Aspects of these treatises will frustrate all but the gardening historian. Many words are in antique English, and reading some paragraphs feels like deciphering verbal puzzles. Chapters are often bracketed with Latin quotes and proverbs, all of which are translated in the closing notes but remain imposing for many of us nevertheless. Are the advice and guidelines helplessly outdated? Only occasionally. For example, Evelyn disliked worms, soft-bodied creatures we now know are often beneficial to our gardens. But more frequently the gardener will find a great number of what we would call effective organic approaches: how to get rid of moles, how to collect vegetable seeds, how to eliminate weeds from gravel paths. The gentleman knew his stuff.

Maggie Culver-Campbell should be commended for her fine editing, providing that lovely skill of making something old better without leaving a trace of her own subtle pruning. The lists and appendices at the end are helpful, enumerating explanations by page, as is Evelyn's extensive glossary of plant names.

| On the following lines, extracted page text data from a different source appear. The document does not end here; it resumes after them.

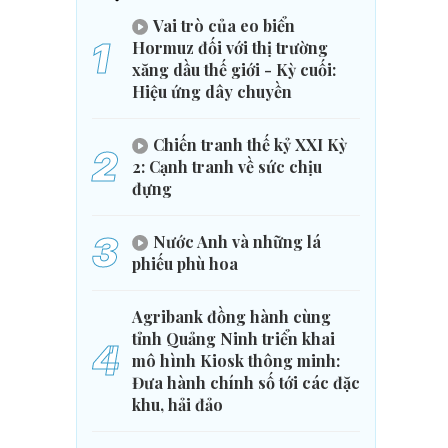
Vai trò của eo biển
1
Hormuz đối với thị trường
xăng dầu thế giới - Kỳ cuối:
Hiệu ứng dây chuyền
Chiến tranh thế kỷ XXI Kỳ
2
2: Cạnh tranh về sức chịu
đựng
3
Nước Anh và những lá
phiếu phù hoa
Agribank đồng hành cùng
tỉnh Quảng Ninh triển khai
4
mô hình Kiosk thông minh:
Đưa hành chính số tới các đặc
khu, hải đảo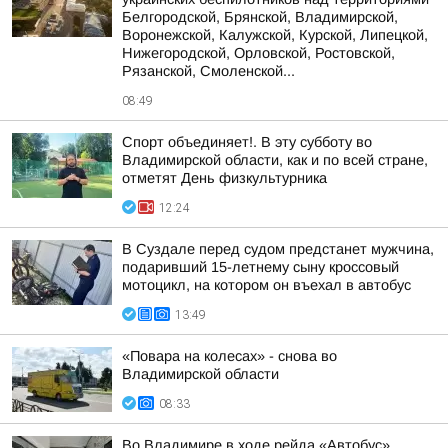
Белгородской, Брянской, Владимирской,
Воронежской, Калужской, Курской, Липецкой,
Нижегородской, Орловской, Ростовской,
Рязанской, Смоленской...
08:49
Спорт объединяет!. В эту субботу во
Владимирской области, как и по всей стране,
отметят День физкультурника
12:24
В Суздале перед судом предстанет мужчина,
подаривший 15-летнему сыну кроссовый
мотоцикл, на котором он въехал в автобус
13:49
«Повара на колесах» - снова во
Владимирской области
08:33
Во Владимире в ходе рейда «Автобус»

Underlying my appreciation, the question still begs to be asked: Is it worth reading a 300-year-old garden book? For historians and devotees of all things 17th century, the answer is a resounding yes. There is a patience about these logs, an account of seeing changes and results over the long haul that is almost unheard of in current garden literature. For someone starting a hobby farm, this volume is filled with useful, well-organized information. For the home gardener, Evelyn's work is a treat, but a specialized treat—not for a frenetic spring afternoon but ideal for a long winter's night.

Julie Lane-Gay is a writer and gardener in Vancouver, British Columbia.